Two websites both write about project management. One has a single "ultimate guide" that covers everything in 3,000 words. The other has 40 focused articles covering specific angles: project management for freelancers, for remote teams, for agencies, comparison guides, workflow tutorials, common mistakes. Which one does Google trust more? Which one does ChatGPT cite more often?
It's the second one, almost every time. That's topical authority at work.
So what exactly is topical authority?
Topical authority is the depth and breadth of expertise your website demonstrates on a particular subject. It's not about having one great page. It's about covering a topic so thoroughly that both search engines and AI models recognize your site as a go-to resource for that subject.
Think of it like building a reputation. If you write one insightful article about email marketing, that's interesting. If your site has 30 pieces covering every angle of email marketing, from deliverability to automation to segmentation to A/B testing, you've built topical authority. You're not just someone who wrote about email marketing once. You're the email marketing resource.
Search engines and AI models both use this signal, though in slightly different ways. Google evaluates topical authority through internal linking, content depth, and how comprehensively your site covers subtopics. AI models assess it through the consistency and specificity of information they find across your content during training or retrieval.
Why should you care?
Topical authority is one of the few strategies that works across both traditional search and AI recommendations simultaneously. This makes it an unusually efficient investment of your content efforts.
For Google, topical authority helps your individual pages rank higher. A page about "best email subject lines" on a site with broad email marketing coverage will typically outrank the same quality article on a site that doesn't specialize. Google understands that the specialized site is more likely to provide accurate, nuanced information.
For AI platforms, topical authority influences whether you get cited and recommended. When ChatGPT or Perplexity encounters a question about email marketing, it draws from the sources it trusts most on that topic. A site with deep, consistent coverage across the topic is more likely to be that trusted source.
This dual benefit is rare. Most SEO tactics don't directly translate to AI visibility. Topical authority does.
How to build topical authority
The process is methodical, not mysterious.
Map your topic thoroughly. Start with your core subject and list every question, subtopic, and angle a potential customer might want to know about. If you sell a CRM for freelancers, your topic map should include: what is a CRM, CRM for freelancers vs agencies, how to choose a CRM, CRM pricing comparisons, specific workflow guides, integration tutorials, and so on.
Create content that covers each subtopic with genuine depth. This doesn't mean writing 5,000-word essays on everything. Some subtopics need 800 words. Some need 2,000. The goal is that each piece fully answers the question it targets, with enough specificity that a reader (or an AI) walks away with a complete understanding.
Interlink strategically. Your content pieces should connect to each other naturally. This helps search engines understand the relationship between your pages and builds a topical cluster that reinforces your authority on the subject. It also helps AI models see the breadth of your coverage during crawling.
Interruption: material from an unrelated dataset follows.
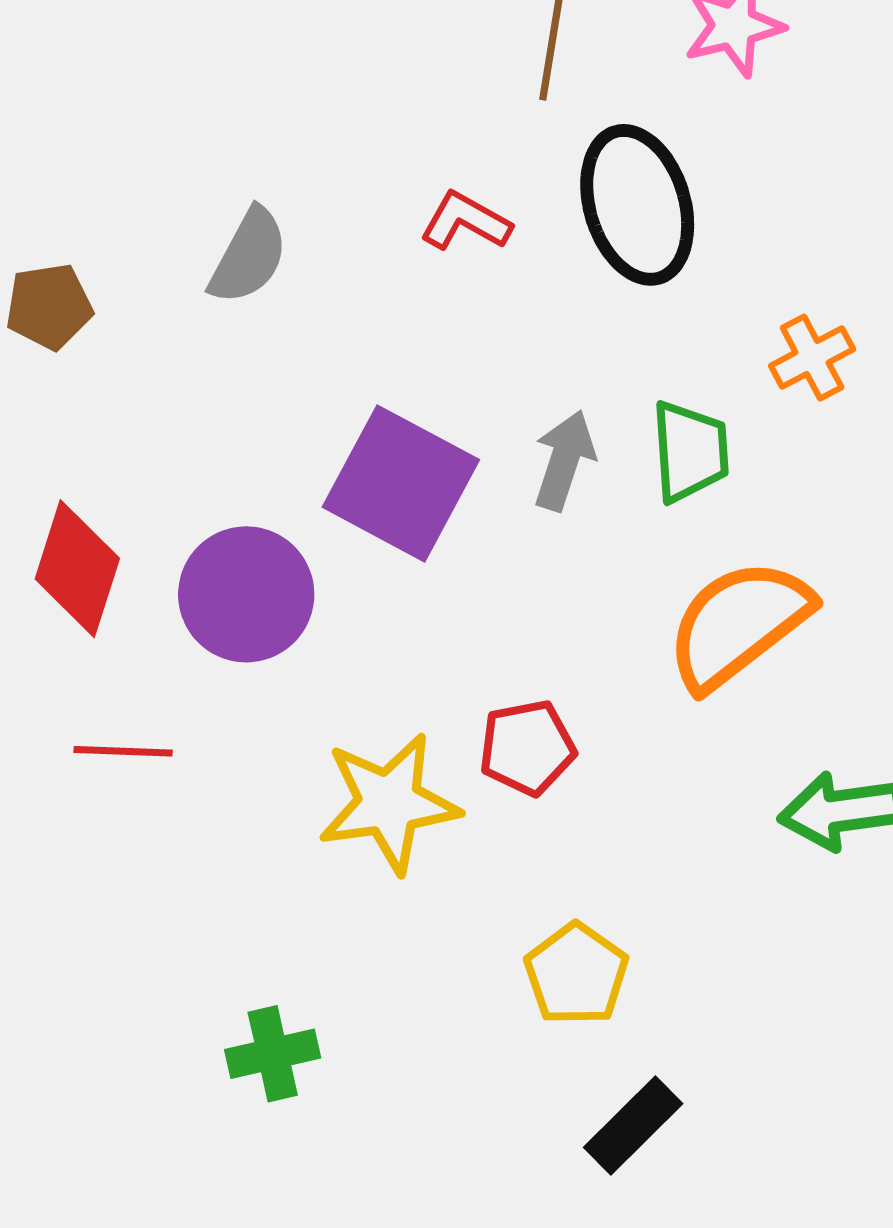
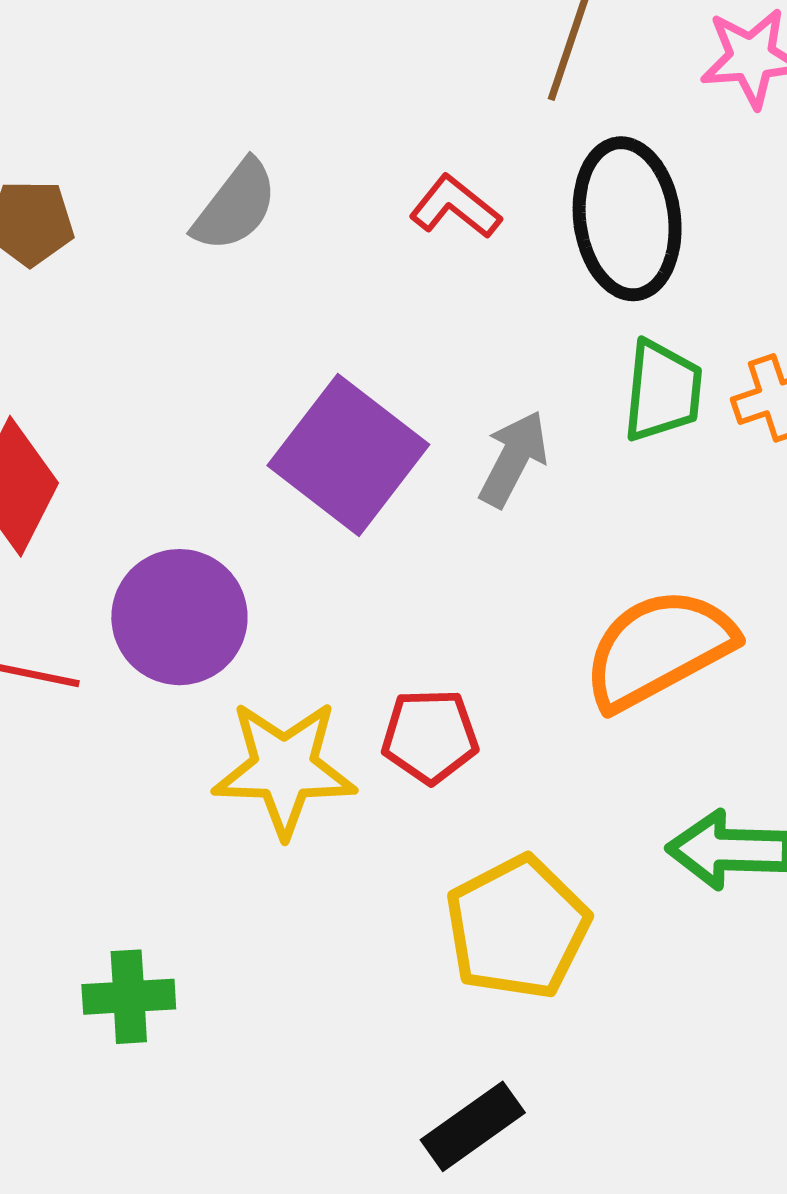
green trapezoid: (690, 451) -> (663, 391), moved
purple circle: (246, 594) -> (179, 617), moved
yellow pentagon: (576, 974) -> (517, 927), moved, size x1.4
Update and expand over time. Topical authority isn't a one-time project. As your field evolves, your content needs to evolve with it. Outdated information erodes authority faster than no information at all.
Depth beats breadth
One common mistake is trying to build topical authority on too many subjects at once. A site that has five articles about email marketing, five about SEO, five about social media, and five about paid ads hasn't built authority on anything. It's just a content library with no center of gravity.
For solopreneurs and small businesses, this focus is actually an advantage. You can't outproduce a large media company, but you can absolutely out-depth them on your specific niche.
The honest truth
Building topical authority takes time. It's not a hack or a shortcut. You're looking at months of consistent content creation before the compounding effects kick in.
But the results are durable. Unlike paid ads that stop the moment you pause your budget, topical authority builds a moat around your visibility in both search and AI. The investment compounds rather than depletes.